Nearing Charleston, Coggeshall was chased for four hours by a British brig; the wind was off the land and the brig had the weather gauge. Hoping to draw the brig off so he could tack and weather her, Coggeshall steered wide to leeward. But the brig kept her course to cut off any such attempt at getting to windward, and now Coggeshall feared he was being driven into a trap and decided to run for it as close to the wind as he could, rather than letting himself be pushed out to sea, where other enemy ships might be waiting. Hauling up to cross the Charleston bar, he passed within gunshot of the brig and fired one shot from the Long Tom, splashing water over the enemy’s quarter before running in.
In Charleston he sold his New England produce for a good profit and took on 331 bales of cotton; he stood to earn $23,000 in freight and fees for delivering it to Bordeaux or any other port in France.
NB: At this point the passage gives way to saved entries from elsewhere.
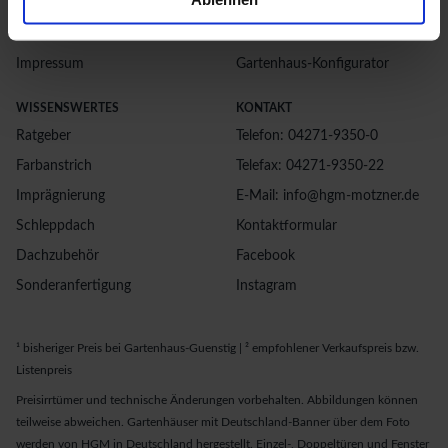
Widerrufsrecht
Bestellvorgang
Datenschutz
Kontakt
Impressum
Gartenhaus-Konfigurator
WISSENSWERTES
KONTAKT
Ratgeber
Telefon: 04271-9350-0
Farbanstrich
Telefax: 04271-9350-22
Imprägnierung
E-Mail: info@hgm-motzner.de
Schleppdach
Kontaktformular
Dachzubehör
Facebook
Sonderanfertigung
Instagram
¹ bisheriger Preis bei Gartenhaus-Guenstig | ² empfohlener Verkaufspreis bzw.
Listenpreis
Preisirrtümer und technische Änderungen vorbehalten. Abbildungen können
teilweise abweichen. Gartenhäuser mit Deutschland-Banner über dem Foto
werden von HGM in Deutschland hergestellt. Einzel-, Doppeltüren und Fenster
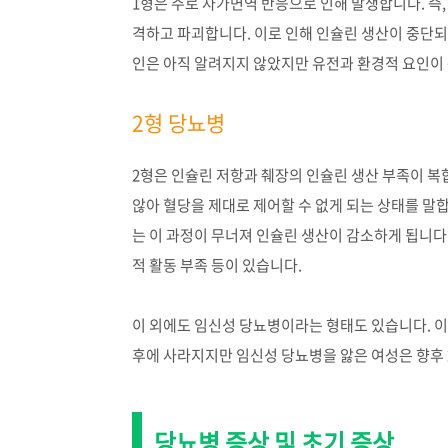
1형은 주로 자가면역 반응으로 인해 발생합니다. 즉
격하고 파괴합니다. 이로 인해 인슐린 생산이 중단되
인은 아직 알려지지 않았지만 유전과 환경적 요인이
2형 당뇨병
2형은 인슐린 저항과 췌장의 인슐린 생산 부족이 
않아 혈당을 제대로 제어할 수 없게 되는 상태를 말
는 이 과정이 무너져 인슐린 생산이 감소하게 됩니다.
적 활동 부족 등이 있습니다.
이 외에도 임신성 당뇨병이라는 형태도 있습니다. 
후에 사라지지만 임신성 당뇨병을 앓은 여성은 향후 
당뇨병 증상 및 초기 증상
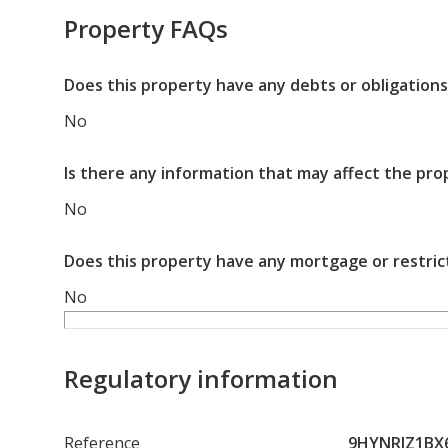
Property FAQs
Does this property have any debts or obligations
No
Is there any information that may affect the pro
No
Does this property have any mortgage or restric
No
Regulatory information
Reference
9HYNRJZ1B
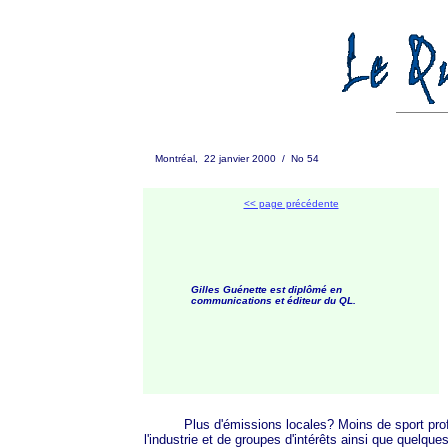
Montréal, 22 janvier 2000 / No 54
<< page précédente
Gilles Guénette est diplômé en
communications et éditeur du QL.
Plus d'émissions locales? Moins de sport professio
l'industrie et de groupes d'intérêts ainsi que quel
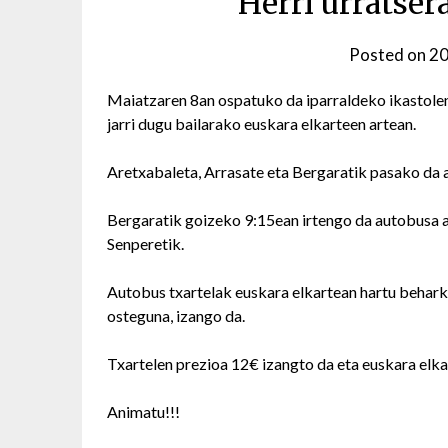
Herri urratser
Posted on
20
Maiatzaren 8an ospatuko da iparraldeko ikastolen 
jarri dugu bailarako euskara elkarteen artean.
Aretxabaleta, Arrasate eta Bergaratik pasako da 
Bergaratik goizeko 9:15ean irtengo da autobusa au
Senperetik.
Autobus txartelak euskara elkartean hartu behark
osteguna, izango da.
Txartelen prezioa 12€ izangto da eta euskara elk
Animatu!!!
They made it to the port of the small, miserable village of La Teste in thirty-seven days, seeing scarcely a sail and not a single man-of-war the whole way, surviving a furious gale in the Bay of Biscay that split open the planking and nearly threw the schooner on her beam ends, the next sea threatening to capsize her. The crew frantically threw two of the guns and the water casks overboard to lighten the ship, and got her running before the wind until a smooth moment came to wear onto the other tack and relieve the strain on the damaged starboard fore shrouds that might send the mast crashing down. The schooner rode literally leaping “from one sea to another” until steadying on the other tack. The day before Wellington’s army marched into La Teste on March 11, 1814, Coggeshall managed to get to sea again, holding a pistol to the head of the reluctant local pilot to persuade him to take the schooner out after he insisted the weather was too bad.27
At daylight on the fifteenth the crew of the David Porter found themselves two miles to leeward of a large frigate. Coggeshall tried the same tactic he had used with his pursuer off Charleston, trying to lure the warship to leeward so he could quickly tack and get to windward. As before, the British ship refused to be drawn, and it seemed there might be nothing for it but to ply to windward, take a full broadside at pistol shot in passing, and hope for the best. But overruling the advice of his officers, Coggeshall decided to try to run before the wind, and with more adroitness and better seamanship than the George Washington’s captain had displayed in executing that maneuver in the same situation, and with a crack crew that knew how to pull off such a surprise, he ordered the square sail and studding sails readied to run up at the same moment when he gave the word. And then in a flash they were running to leeward, and the frigate took five minutes before she could get a studding sail set, in which time the David Porter had gained a clear mile. Everything they could sacrifice went overboard; all the water except for four casks’ worth was started and pumped onto the sails to keep them drawing as tight as a drum, all the sand ballast from the hold was thrown out, and by noon a good eight or ten miles separated them, and by four in the afternoon the frigate was a speck on the water.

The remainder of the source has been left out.